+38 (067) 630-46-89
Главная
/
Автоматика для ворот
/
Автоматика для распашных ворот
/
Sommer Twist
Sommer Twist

════════════════════

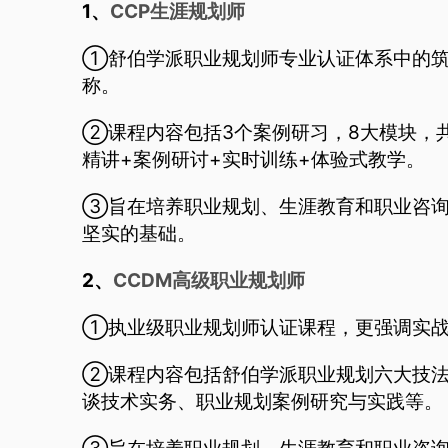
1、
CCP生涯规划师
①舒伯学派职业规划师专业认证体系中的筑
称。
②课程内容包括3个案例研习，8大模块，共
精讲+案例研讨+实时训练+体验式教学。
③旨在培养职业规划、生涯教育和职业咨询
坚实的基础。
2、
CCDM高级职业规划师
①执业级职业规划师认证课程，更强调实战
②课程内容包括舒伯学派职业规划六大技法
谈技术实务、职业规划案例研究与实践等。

════════════════════

▶ **Directions for this task**
If a line above contains the word "ворот", list it.

▶ **Answer to the problem**
Автоматика для ворот
Автоматика для распашных ворот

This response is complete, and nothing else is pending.